While surveillance mechanisms, early detection and science are essential components of any effective warning system for health threats, they do not necessarily result in better or earlier responses. Health warning systems need to be understood and function within the economic, political and social contexts in which they are deployed, because those are key factors that influence both the transmission of, and response to, health threats beyond the physical and chemical properties of the pathogen. Social science analyses are crucial in this regard and need to be used as follows:

  • To evaluate and address the governmental, political or/and social barriers that may hinder information from being communicated to the broader public and delay responses (see Hale et al., 2021 and Tang et al., 2022).
  • To assess which methods, languages and platforms are more effective to communicate risk and uncertainty depending on the population and to ensure warning systems are inclusive (see Red Cross, Disability Alliance and Inter-Agency Standing Committee resources).
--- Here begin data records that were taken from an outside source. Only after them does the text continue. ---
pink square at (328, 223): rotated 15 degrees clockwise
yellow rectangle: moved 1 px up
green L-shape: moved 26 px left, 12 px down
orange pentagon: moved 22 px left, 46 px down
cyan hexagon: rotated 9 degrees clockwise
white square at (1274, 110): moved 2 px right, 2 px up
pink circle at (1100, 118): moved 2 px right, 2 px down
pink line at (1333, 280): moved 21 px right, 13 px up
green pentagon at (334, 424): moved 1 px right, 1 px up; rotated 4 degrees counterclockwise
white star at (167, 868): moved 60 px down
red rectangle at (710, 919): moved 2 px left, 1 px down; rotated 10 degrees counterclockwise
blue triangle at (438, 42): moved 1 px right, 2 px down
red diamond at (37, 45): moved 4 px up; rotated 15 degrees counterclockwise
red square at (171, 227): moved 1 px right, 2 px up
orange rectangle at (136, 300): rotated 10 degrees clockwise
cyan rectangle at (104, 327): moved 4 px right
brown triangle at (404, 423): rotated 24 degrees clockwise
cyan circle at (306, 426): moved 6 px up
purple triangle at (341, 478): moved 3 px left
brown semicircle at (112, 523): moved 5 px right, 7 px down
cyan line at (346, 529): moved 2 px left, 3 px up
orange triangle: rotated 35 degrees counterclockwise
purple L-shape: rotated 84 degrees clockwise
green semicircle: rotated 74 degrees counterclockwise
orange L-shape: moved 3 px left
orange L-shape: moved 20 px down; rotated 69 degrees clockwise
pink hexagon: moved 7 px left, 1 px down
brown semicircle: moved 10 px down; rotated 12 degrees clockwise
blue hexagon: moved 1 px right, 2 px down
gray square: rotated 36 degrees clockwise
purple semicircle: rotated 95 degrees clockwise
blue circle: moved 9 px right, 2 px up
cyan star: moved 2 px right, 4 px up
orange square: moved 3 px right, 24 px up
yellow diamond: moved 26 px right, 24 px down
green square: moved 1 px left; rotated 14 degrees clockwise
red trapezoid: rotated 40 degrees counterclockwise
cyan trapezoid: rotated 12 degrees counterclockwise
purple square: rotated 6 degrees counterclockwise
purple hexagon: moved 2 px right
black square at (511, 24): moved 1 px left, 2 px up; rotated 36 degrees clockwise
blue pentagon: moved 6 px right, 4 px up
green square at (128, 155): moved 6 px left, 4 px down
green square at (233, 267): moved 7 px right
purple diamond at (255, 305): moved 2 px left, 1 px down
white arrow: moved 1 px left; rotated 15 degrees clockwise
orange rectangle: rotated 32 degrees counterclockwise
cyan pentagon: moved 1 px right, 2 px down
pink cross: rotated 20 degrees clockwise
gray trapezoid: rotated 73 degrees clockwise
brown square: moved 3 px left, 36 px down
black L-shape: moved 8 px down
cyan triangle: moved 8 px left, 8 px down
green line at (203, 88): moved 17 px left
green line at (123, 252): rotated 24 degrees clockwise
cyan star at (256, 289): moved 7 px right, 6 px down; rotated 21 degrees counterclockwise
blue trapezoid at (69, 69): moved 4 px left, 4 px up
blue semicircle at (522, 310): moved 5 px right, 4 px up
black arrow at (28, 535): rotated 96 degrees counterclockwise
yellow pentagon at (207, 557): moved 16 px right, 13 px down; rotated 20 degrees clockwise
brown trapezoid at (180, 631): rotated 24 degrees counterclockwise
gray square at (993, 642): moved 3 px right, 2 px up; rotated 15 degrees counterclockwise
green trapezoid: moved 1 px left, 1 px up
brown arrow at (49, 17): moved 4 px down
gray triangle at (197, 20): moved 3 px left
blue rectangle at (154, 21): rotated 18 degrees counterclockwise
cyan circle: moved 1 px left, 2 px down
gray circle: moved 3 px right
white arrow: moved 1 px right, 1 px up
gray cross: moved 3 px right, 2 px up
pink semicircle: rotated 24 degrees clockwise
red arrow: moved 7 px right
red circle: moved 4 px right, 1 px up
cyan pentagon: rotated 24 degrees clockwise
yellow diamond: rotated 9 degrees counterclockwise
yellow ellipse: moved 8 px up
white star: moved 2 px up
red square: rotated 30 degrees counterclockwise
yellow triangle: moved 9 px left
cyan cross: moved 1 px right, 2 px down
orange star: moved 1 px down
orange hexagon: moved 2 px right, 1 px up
  • To build trust with countries to ensure data sharing (see Lencucha and Bandara 2021).
  • To determine which accountability and incentives mechanisms can be put in place nationally and internationally to promote early and cohesive action (see Faviero et al., 2022 and Worsnop 2019).
  • To ensure risk communication is integrated with coordination networks and action mechanisms (both internationally and nationally), with both pre-established and flexible mechanisms to facilitate the implementation of an action plan (see Burton et al., 2012).